Utilized tools and technologies:
- Python 3.8
- PyTorch
- Weights and Biases
- venv
Dataset was split to training, testing and validation sets in proportions 80/10/10. Trained model was used to precalculate embedding for each image from testing set. Those images with embeddings were treated as a search space. Given a query image (selected from validation set), image with closest embedding vector (L2 distance) from search space was selected.
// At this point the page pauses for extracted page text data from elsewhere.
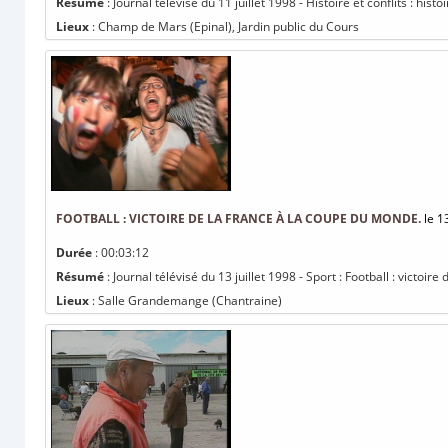
Résumé
: Journal télévisé du 11 juillet 1998 - Histoire et conflits : histo
Lieux
: Champ de Mars (Epinal), Jardin public du Cours
FOOTBALL : VICTOIRE DE LA FRANCE À LA COUPE DU MONDE.
le 1
Durée
: 00:03:12
Résumé
: Journal télévisé du 13 juillet 1998 - Sport : Football : victoi
Lieux
: Salle Grandemange (Chantraine)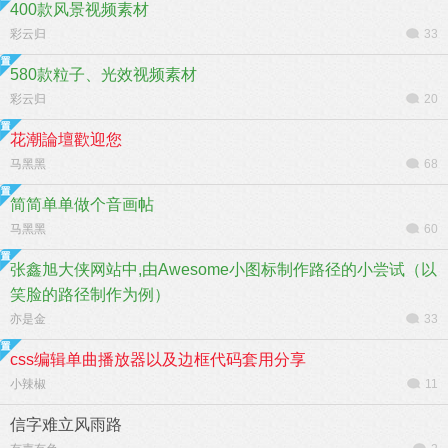
400款风景视频素材
彩云归
33
580款粒子、光效视频素材
彩云归
20
花潮論壇歡迎您
马黑黑
68
简简单单做个音画帖
马黑黑
60
张鑫旭大侠网站中,由Awesome小图标制作路径的小尝试（以
笑脸的路径制作为例）
亦是金
33
css编辑单曲播放器以及边框代码套用分享
小辣椒
11
信字难立风雨路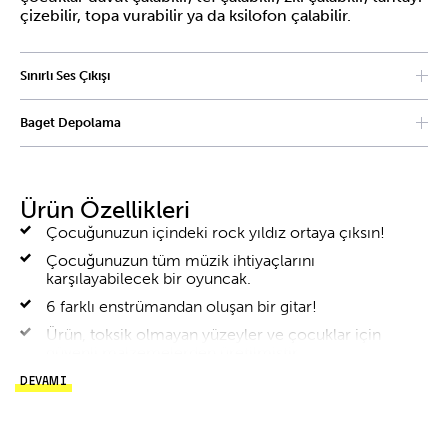
çizebilir, topa vurabilir ya da ksilofon çalabilir.
Sınırlı Ses Çıkışı
Ses çıkış seviyesi, küçük çocuğunuzun kulaklarını
Baget Depolama
korumak için tasarlanmıştır. Ses çıkışını kısıtlamak için
tasarlanmış orta seviye ses düzeyi, hassas genç kulaklar
Gitar şeklindeki oyuncak enstrüman, zıt renklere ve
için güvenlidir.
güçlü grafiklere sahiptir. Dahili bir tutucu, bagetlerin
kaybolmasını önler.
Ürün Özellikleri
Çocuğunuzun içindeki rock yıldız ortaya çıksın!
Çocuğunuzun tüm müzik ihtiyaçlarını
karşılayabilecek bir oyuncak.
6 farklı enstrümandan oluşan bir gitar!
Ürün, toksik olmayan yüzeyler ve çocuklar için
güvenli malzemelerden üretilmiştir.
Uluslararası güvenlik ve kalite standartlarına uygun,
DEVAMI
sürdürülebilirlik taahhüdü ile yapılmıştır.
Pil gerektirmez.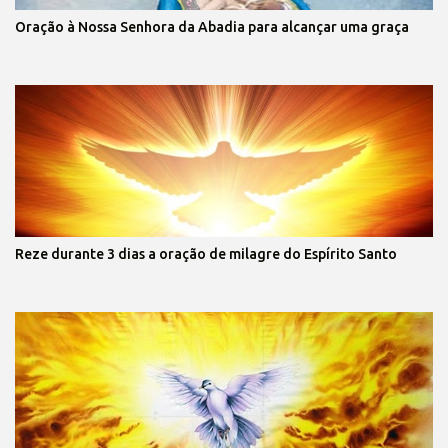
Oração à Nossa Senhora da Abadia para alcançar uma graça
Reze durante 3 dias a oração de milagre do Espírito Santo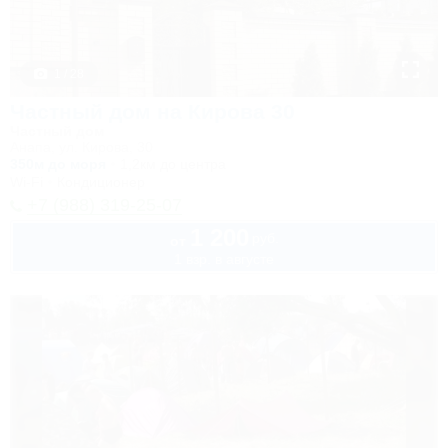
1 / 28
Частный дом на Кирова 30
Частный дом
Анапа, ул. Кирова, 30
350м до моря
1,2км до центра
Wi-Fi
Кондиционер
+7 (988) 319-25-07
1 200
руб.
от
1 взр. в августе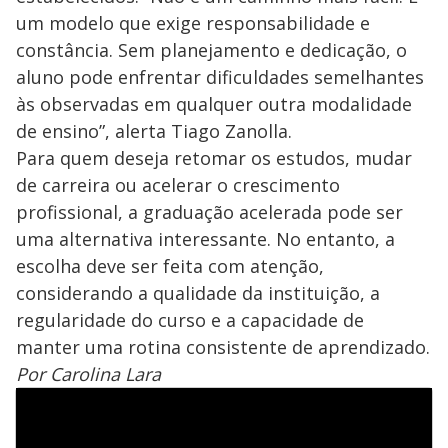
um modelo que exige responsabilidade e
constância. Sem planejamento e dedicação, o
aluno pode enfrentar dificuldades semelhantes
às observadas em qualquer outra modalidade
de ensino”, alerta Tiago Zanolla.
Para quem deseja retomar os estudos, mudar
de carreira ou acelerar o crescimento
profissional, a graduação acelerada pode ser
uma alternativa interessante. No entanto, a
escolha deve ser feita com atenção,
considerando a qualidade da instituição, a
regularidade do curso e a capacidade de
manter uma rotina consistente de aprendizado.
Por Carolina Lara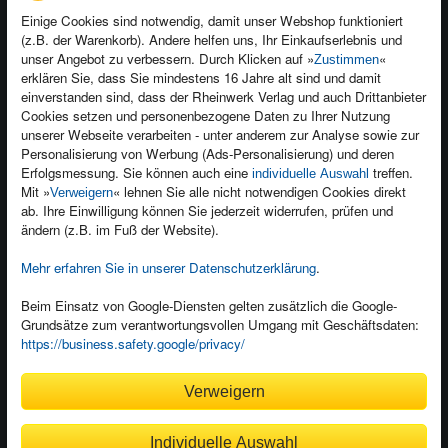
Einige Cookies sind notwendig, damit unser Webshop funktioniert
(z.B. der Warenkorb). Andere helfen uns, Ihr Einkaufserlebnis und
Kontakt
unser Angebot zu verbessern. Durch Klicken auf »
«
Zustimmen
Newsletter
Produktfeedback
erklären Sie, dass Sie mindestens 16 Jahre alt sind und damit
einverstanden sind, dass der Rheinwerk Verlag und auch Drittanbieter
Für Unternehmen
Foreign Rights
Cookies setzen und personenbezogene Daten zu Ihrer Nutzung
Presseservice
Ein Buch schreiben
unserer Webseite verarbeiten - unter anderem zur Analyse sowie zur
Personalisierung von Werbung (Ads-Personalisierung) und deren
Dozentenservice
Erfolgsmessung. Sie können auch eine
treffen.
individuelle Auswahl
Mit »
« lehnen Sie alle nicht notwendigen Cookies direkt
Verweigern
ab. Ihre Einwilligung können Sie jederzeit widerrufen, prüfen und
ändern (z.B. im Fuß der Website).
Mehr erfahren Sie in unserer Datenschutzerklärung
.
Kundenservice
Wir sind gerne für Sie da!
Beim Einsatz von Google-Diensten gelten zusätzlich die Google-
service@rheinwerk-verlag.de
Grundsätze zum verantwortungsvollen Umgang mit Geschäftsdaten:
https://business.safety.google/privacy/
Bequem zahlen
Verweigern
Individuelle Auswahl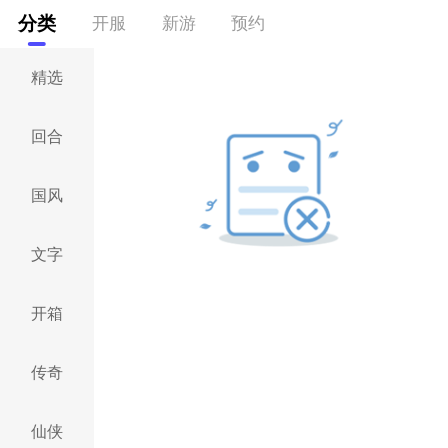
分类
开服
新游
预约
精选
回合
国风
文字
开箱
传奇
仙侠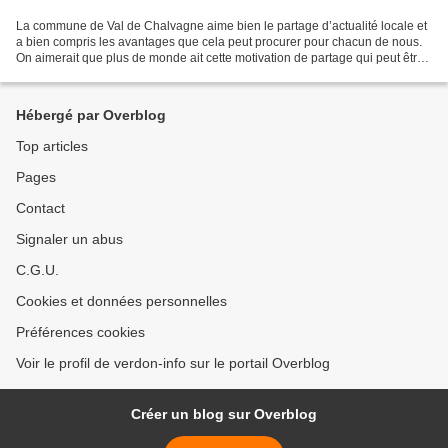
La commune de Val de Chalvagne aime bien le partage d’actualité locale et
a bien compris les avantages que cela peut procurer pour chacun de nous.
On aimerait que plus de monde ait cette motivation de partage qui peut être
une source représentative de...
Hébergé par Overblog
Top articles
Pages
Contact
Signaler un abus
C.G.U.
Cookies et données personnelles
Préférences cookies
Voir le profil de verdon-info sur le portail Overblog
Créer un blog sur Overblog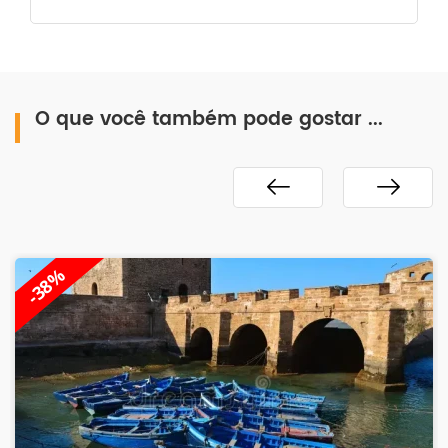
O que você também pode gostar ...
-38%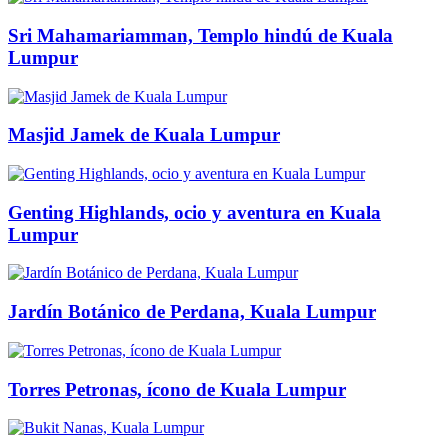
Sri Mahamariamman, Templo hindú de Kuala
Lumpur
Masjid Jamek de Kuala Lumpur
Genting Highlands, ocio y aventura en Kuala
Lumpur
Jardín Botánico de Perdana, Kuala Lumpur
Torres Petronas, ícono de Kuala Lumpur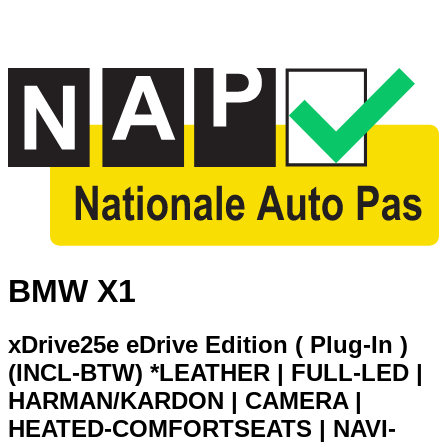
BMW X1
xDrive25e eDrive Edition ( Plug-In )
(INCL-BTW) *LEATHER | FULL-LED |
HARMAN/KARDON | CAMERA |
HEATED-COMFORTSEATS | NAVI-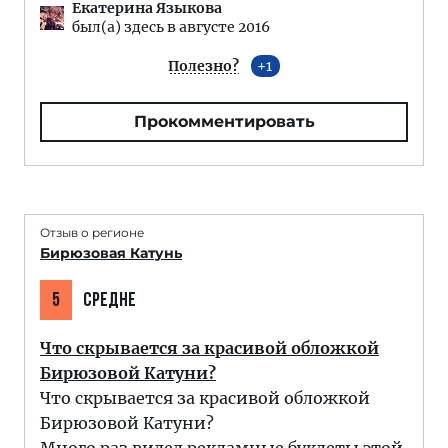
Екатерина Языкова
был(а) здесь в августе 2016
Полезно?
1
Прокомментировать
Отзыв о регионе
Бирюзовая Катунь
5
СРЕДНЕ
Что скрывается за красивой обложкой
Бирюзовой Катуни?
Что скрывается за красивой обложкой
Бирюзовой Катуни?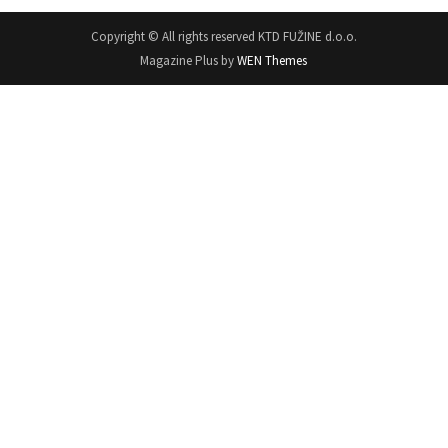
Copyright © All rights reserved KTD FUŽINE d.o.o.
Magazine Plus by
WEN Themes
Triplet selection procedure was based on random choice - no triplet mining was used.
Example result (cherry-picked):
For 200 randomly selected query images 56.5% images selected as closest ones were of the same class (had the same skin condition).
Results probably could have been much better, if triplet selection procedure would select hard examples, not random ones.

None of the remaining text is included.